**The task:**
Everything from the first line of the material to the line containing "Stolberger Straße 311", inclusive, must be given again exactly; no pictures, and nothing past that line.

-- -- --

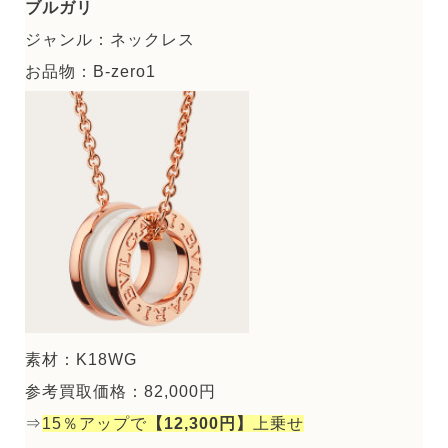
ブルガリ
ジャンル：ネックレス
お品物：B-zero1
素材：K18WG
参考買取価格：82,000円
⇒
15％アップで
【12,300円】
上乗せ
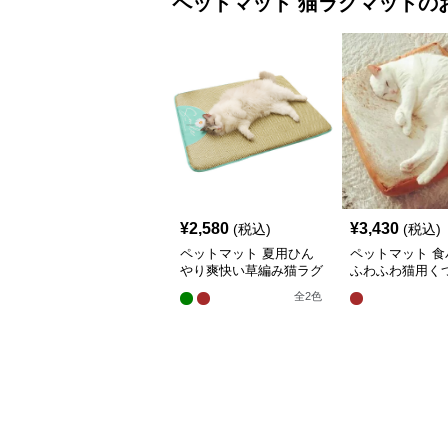
¥
2,580
¥
3,430
(税込)
(税込)
ペットマット 夏用ひん
ペットマット 食
やり爽快い草編み猫ラグ
ふわふわ猫用く
マット
グマット
全
2
色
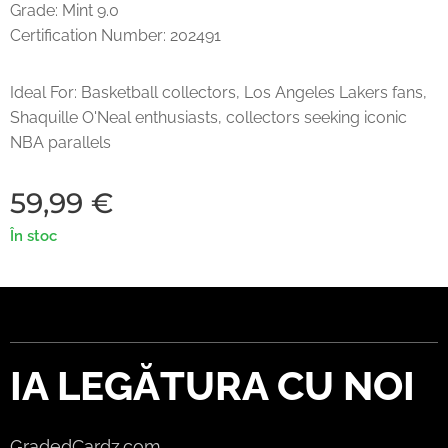
Grade: Mint 9.0
Certification Number: 202491
Ideal For: Basketball collectors, Los Angeles Lakers fans,
Shaquille O'Neal enthusiasts, collectors seeking iconic
NBA parallels
59,99
€
În stoc
IA LEGĂTURA CU NOI
GradedCardz.com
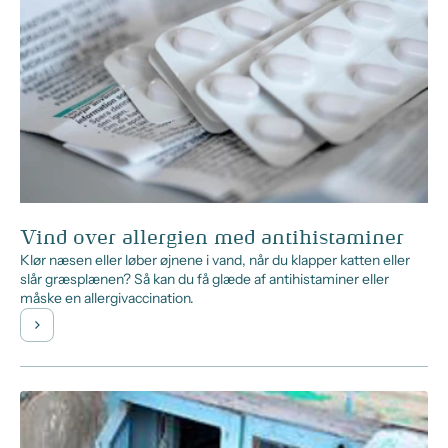
Vind over allergien med antihistaminer
Klør næsen eller løber øjnene i vand, når du klapper katten eller
slår græsplænen? Så kan du få glæde af antihistaminer eller
måske en allergivaccination.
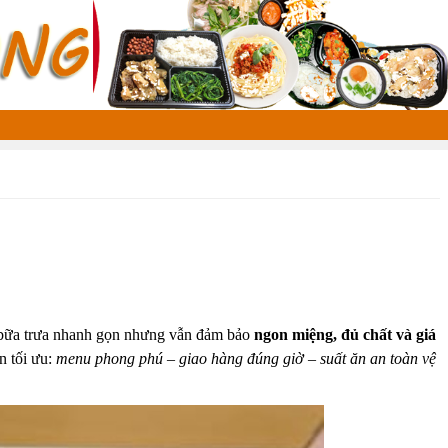
 bữa trưa nhanh gọn nhưng vẫn đảm bảo
ngon miệng, đủ chất và giá
 tối ưu:
menu phong phú – giao hàng đúng giờ – suất ăn an toàn vệ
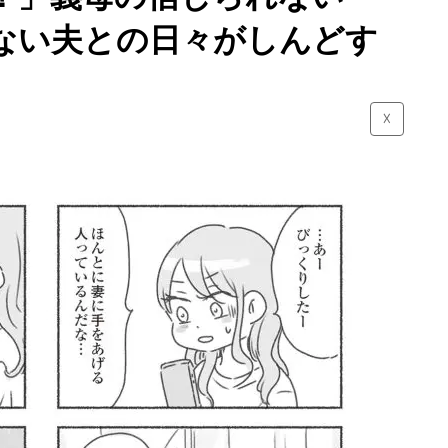
ない夫との日々がしんどす
☓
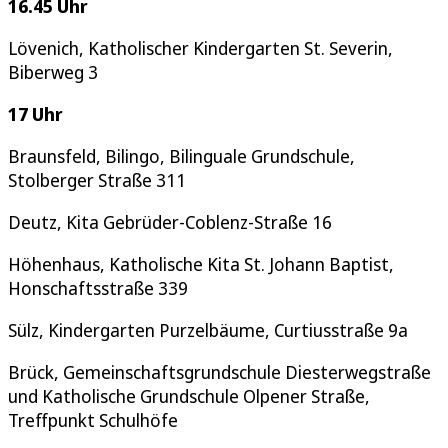
16.45 Uhr
Lövenich, Katholischer Kindergarten St. Severin,
Biberweg 3
17 Uhr
Braunsfeld, Bilingo, Bilinguale Grundschule,
Stolberger Straße 311
Deutz, Kita Gebrüder-Coblenz-Straße 16
Höhenhaus, Katholische Kita St. Johann Baptist,
Honschaftsstraße 339
Sülz, Kindergarten Purzelbäume, Curtiusstraße 9a
Brück, Gemeinschaftsgrundschule Diesterwegstraße
und Katholische Grundschule Olpener Straße,
Treffpunkt Schulhöfe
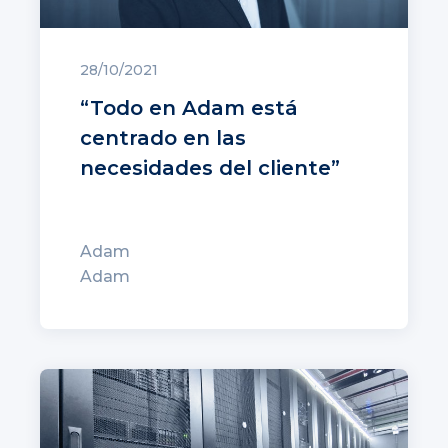
28/10/2021
“Todo en Adam está
centrado en las
necesidades del cliente”
Adam
Adam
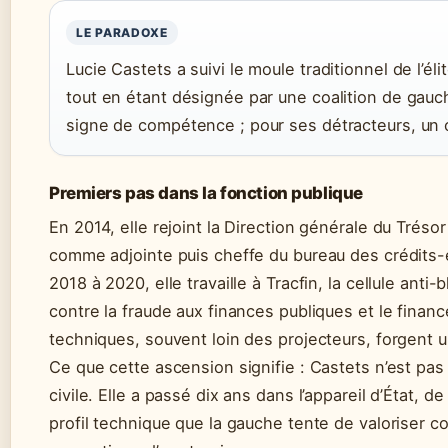
LE PARADOXE
Lucie Castets a suivi le moule traditionnel de l’él
tout en étant désignée par une coalition de gauch
signe de compétence ; pour ses détracteurs, un co
Premiers pas dans la fonction publique
En 2014, elle rejoint la Direction générale du Tréso
comme adjointe puis cheffe du bureau des crédits-
2018 à 2020, elle travaille à Tracfin, la cellule anti
contre la fraude aux finances publiques et le finan
techniques, souvent loin des projecteurs, forgent u
Ce que cette ascension signifie : Castets n’est pa
civile. Elle a passé dix ans dans l’appareil d’État, de
profil technique que la gauche tente de valoriser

-- -- --

**Your response:**
ブルガリ
ジャンル：ネックレス
お品物：B-zero1
素材：K18WG
参考買取価格：82,000円
⇒
15％アップで
【12,300円】
上乗せ
¥
2,580
¥
3,430
(税込)
(税込)
ペットマット 夏用ひん
ペットマット 食
やり爽快い草編み猫ラグ
ふわふわ猫用く
マット
グマット
全
2
色
Grade: Mint 9.0
Certification Number: 202491
Ideal For: Basketball collectors, Los Angeles Lakers fans,
Shaquille O'Neal enthusiasts, collectors seeking iconic
NBA parallels
59,99
€
În stoc
IA LEGĂTURA CU NOI
GradedCardz.com
Vind over allergien med antihistaminer
Klør næsen eller løber øjnene i vand, når du klapper katten eller
slår græsplænen? Så kan du få glæde af antihistaminer eller
måske en allergivaccination.
 bữa trưa nhanh gọn nhưng vẫn đảm bảo
ngon miệng, đủ chất và giá
 tối ưu:
menu phong phú – giao hàng đúng giờ – suất ăn an toàn vệ
ない夫との日々がしんどす
☓
16.45 Uhr
Lövenich, Katholischer Kindergarten St. Severin,
Biberweg 3
17 Uhr
Braunsfeld, Bilingo, Bilinguale Grundschule,
Stolberger Straße 311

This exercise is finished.